[DATA SHOWN]
__________________________________________________
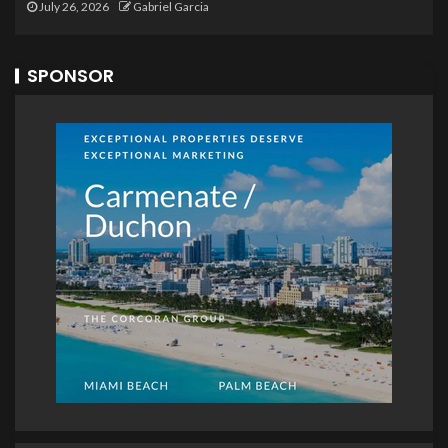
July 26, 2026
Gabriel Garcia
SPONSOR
__________________________________________________
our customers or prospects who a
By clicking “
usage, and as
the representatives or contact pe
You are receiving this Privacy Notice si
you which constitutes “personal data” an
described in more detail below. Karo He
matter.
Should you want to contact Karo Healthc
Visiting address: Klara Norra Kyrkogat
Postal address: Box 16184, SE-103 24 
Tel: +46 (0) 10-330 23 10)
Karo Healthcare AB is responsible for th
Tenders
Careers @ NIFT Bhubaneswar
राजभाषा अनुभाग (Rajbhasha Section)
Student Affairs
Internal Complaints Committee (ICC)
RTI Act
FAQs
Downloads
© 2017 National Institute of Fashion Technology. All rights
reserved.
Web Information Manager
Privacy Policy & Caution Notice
__________________________________________________
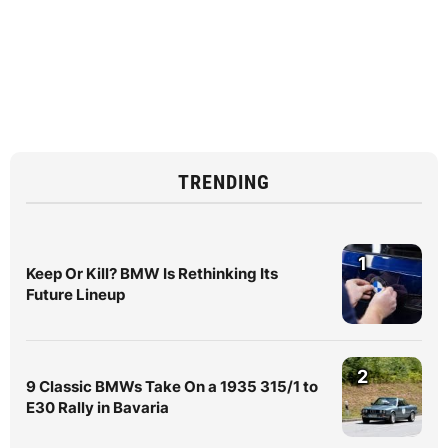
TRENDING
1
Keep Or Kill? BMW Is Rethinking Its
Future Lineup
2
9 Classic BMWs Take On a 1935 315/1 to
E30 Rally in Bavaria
__________________________________________________
[DIRECTIONS] All lines in the listing above with the string "Karo" should be returned.

[RESPONSE]
described in more detail below. Karo He
Should you want to contact Karo Healthc
Karo Healthcare AB is responsible for th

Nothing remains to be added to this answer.